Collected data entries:
____________________

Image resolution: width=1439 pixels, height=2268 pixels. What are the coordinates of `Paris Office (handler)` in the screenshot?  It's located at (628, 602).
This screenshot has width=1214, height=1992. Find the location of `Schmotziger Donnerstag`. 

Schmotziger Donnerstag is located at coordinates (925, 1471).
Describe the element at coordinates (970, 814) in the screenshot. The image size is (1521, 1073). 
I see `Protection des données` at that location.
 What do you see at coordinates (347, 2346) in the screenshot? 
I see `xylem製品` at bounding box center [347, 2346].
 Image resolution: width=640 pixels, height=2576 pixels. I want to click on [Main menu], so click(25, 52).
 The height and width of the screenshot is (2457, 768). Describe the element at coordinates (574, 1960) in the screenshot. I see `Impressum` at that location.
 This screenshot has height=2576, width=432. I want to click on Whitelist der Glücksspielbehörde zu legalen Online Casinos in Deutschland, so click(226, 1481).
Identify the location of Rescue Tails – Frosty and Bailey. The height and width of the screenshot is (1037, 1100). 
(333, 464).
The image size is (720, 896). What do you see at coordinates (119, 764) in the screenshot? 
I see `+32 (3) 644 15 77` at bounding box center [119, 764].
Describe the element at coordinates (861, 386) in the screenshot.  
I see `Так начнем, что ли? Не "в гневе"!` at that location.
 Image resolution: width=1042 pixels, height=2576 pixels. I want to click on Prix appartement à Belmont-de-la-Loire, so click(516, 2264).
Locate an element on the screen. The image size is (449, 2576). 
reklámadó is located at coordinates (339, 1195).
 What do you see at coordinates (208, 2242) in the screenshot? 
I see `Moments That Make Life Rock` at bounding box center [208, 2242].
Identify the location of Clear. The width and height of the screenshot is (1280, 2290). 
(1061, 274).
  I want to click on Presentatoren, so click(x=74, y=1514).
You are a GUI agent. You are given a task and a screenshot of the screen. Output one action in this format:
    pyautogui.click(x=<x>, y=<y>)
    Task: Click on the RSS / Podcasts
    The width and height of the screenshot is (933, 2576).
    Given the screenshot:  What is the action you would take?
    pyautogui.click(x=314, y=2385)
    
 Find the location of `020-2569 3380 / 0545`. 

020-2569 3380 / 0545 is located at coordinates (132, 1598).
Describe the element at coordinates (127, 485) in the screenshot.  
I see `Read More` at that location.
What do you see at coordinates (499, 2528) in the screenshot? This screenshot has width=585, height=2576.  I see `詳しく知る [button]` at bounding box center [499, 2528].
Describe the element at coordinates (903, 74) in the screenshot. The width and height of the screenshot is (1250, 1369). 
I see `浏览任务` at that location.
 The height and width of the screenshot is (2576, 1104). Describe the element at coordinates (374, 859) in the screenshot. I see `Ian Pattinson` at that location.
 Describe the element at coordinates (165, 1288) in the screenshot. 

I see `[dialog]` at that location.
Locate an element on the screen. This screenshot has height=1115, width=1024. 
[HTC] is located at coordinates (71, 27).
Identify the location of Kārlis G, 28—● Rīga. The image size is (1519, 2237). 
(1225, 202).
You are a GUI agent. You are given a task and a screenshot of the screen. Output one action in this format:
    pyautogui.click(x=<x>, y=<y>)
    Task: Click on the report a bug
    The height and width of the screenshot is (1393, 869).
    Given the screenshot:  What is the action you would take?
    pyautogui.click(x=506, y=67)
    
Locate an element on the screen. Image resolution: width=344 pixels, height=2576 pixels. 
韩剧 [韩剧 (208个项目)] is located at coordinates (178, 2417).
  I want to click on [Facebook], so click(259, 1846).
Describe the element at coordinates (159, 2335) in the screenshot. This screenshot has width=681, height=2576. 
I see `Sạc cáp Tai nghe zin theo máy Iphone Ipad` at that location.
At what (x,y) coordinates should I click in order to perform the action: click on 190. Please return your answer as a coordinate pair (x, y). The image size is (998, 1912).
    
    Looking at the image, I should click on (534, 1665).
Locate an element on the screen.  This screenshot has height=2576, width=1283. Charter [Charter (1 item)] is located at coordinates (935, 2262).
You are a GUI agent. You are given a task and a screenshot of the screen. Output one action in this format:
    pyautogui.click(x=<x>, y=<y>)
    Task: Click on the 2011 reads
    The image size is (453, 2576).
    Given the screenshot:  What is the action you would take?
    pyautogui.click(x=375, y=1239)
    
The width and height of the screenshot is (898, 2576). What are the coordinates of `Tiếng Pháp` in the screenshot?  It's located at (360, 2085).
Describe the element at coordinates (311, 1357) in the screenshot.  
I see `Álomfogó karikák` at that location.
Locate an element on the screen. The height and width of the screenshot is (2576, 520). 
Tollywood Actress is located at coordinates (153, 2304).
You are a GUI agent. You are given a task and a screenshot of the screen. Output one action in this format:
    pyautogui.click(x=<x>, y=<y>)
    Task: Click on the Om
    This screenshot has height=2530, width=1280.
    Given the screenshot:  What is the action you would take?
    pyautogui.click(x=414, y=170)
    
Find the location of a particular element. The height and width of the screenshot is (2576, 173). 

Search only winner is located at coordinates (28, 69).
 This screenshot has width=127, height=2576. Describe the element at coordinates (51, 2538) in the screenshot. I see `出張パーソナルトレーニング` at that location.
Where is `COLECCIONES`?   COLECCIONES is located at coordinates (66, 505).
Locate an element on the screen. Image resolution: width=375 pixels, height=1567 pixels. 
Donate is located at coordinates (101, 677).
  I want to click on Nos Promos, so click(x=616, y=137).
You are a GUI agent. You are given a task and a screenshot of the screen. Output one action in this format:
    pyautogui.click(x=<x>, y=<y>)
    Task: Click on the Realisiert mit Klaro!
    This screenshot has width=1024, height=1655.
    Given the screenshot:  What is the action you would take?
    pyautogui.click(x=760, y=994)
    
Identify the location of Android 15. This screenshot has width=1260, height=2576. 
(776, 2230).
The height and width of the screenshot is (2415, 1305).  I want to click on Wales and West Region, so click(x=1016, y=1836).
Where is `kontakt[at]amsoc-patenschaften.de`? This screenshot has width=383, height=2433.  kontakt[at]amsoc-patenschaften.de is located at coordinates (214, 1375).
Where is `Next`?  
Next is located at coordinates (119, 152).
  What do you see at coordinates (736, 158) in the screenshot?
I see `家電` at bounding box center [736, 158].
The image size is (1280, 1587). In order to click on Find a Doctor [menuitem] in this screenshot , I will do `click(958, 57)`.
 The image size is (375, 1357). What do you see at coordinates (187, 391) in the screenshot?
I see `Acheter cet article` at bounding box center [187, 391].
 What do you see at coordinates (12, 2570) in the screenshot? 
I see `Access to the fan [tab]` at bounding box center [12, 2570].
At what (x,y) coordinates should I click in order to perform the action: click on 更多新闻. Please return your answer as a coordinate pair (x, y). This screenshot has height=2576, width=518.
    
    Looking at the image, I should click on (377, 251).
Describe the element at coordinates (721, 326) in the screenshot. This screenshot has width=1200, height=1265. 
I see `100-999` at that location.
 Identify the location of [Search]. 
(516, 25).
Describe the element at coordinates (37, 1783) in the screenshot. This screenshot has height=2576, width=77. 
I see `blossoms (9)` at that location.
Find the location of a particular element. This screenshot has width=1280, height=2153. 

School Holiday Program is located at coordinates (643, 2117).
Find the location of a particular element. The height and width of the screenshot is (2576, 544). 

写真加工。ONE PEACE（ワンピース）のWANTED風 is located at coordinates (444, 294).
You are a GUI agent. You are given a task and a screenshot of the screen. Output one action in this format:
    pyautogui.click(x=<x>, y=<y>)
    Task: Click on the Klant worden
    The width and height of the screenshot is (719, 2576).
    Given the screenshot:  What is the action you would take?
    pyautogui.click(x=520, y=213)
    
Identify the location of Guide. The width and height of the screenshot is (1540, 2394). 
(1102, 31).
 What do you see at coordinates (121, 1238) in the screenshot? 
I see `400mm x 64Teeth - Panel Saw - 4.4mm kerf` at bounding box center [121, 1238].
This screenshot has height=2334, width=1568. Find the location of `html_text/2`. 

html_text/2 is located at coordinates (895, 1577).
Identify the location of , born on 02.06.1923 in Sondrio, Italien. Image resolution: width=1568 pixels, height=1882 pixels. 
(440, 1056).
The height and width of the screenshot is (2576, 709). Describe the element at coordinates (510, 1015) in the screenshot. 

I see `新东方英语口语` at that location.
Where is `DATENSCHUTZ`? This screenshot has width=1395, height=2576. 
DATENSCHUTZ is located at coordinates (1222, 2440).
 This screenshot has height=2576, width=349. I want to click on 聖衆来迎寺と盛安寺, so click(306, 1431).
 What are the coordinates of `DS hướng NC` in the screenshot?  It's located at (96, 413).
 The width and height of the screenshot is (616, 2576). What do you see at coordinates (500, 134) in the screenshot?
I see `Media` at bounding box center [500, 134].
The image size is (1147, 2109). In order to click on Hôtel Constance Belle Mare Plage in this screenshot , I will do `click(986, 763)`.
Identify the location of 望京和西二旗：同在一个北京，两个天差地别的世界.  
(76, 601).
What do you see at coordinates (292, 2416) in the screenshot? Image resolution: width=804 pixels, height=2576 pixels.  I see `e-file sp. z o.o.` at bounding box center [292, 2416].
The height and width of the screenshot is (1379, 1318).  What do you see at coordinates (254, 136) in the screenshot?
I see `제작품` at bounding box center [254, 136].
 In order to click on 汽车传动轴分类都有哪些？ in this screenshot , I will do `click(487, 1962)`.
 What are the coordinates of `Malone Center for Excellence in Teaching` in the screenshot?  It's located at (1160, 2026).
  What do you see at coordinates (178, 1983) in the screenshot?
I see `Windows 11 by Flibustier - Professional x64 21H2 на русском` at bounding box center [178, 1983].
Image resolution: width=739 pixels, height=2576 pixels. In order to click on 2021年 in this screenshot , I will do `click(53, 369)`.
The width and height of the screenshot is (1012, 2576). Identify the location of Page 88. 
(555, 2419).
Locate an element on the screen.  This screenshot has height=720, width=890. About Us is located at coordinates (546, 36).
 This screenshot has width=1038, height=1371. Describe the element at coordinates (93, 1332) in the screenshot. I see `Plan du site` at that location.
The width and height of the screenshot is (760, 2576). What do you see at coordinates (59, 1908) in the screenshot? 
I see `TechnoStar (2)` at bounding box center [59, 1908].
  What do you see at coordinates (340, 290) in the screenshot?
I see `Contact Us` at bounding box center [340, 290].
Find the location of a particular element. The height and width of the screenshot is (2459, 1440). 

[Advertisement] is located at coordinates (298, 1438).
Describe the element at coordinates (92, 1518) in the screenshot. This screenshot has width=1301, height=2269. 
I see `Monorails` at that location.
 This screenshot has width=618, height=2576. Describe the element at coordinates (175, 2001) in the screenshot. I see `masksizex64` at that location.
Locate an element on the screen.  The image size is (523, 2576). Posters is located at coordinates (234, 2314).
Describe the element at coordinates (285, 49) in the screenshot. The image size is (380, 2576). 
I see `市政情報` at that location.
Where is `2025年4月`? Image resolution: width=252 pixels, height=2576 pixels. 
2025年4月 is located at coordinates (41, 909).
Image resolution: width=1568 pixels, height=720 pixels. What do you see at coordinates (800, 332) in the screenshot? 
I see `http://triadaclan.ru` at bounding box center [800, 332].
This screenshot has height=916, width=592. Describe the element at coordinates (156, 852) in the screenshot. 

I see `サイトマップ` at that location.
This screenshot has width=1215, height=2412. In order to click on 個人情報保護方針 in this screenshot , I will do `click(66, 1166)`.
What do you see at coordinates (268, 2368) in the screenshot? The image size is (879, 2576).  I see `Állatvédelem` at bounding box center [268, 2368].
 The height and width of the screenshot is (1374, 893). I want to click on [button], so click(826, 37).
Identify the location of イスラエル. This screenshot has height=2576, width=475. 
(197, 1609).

____________________

* [YOUR TASK]: Above are the records; from them, give again exactly the lines from the one containing "The height and width of the screenshot is (1379, 1318)." through the one containing "In order to click on 汽车传动轴分类都有哪些？", both included.

* [SOLUTION]:
The height and width of the screenshot is (1379, 1318).  What do you see at coordinates (254, 136) in the screenshot?
I see `제작품` at bounding box center [254, 136].
 In order to click on 汽车传动轴分类都有哪些？ in this screenshot , I will do `click(487, 1962)`.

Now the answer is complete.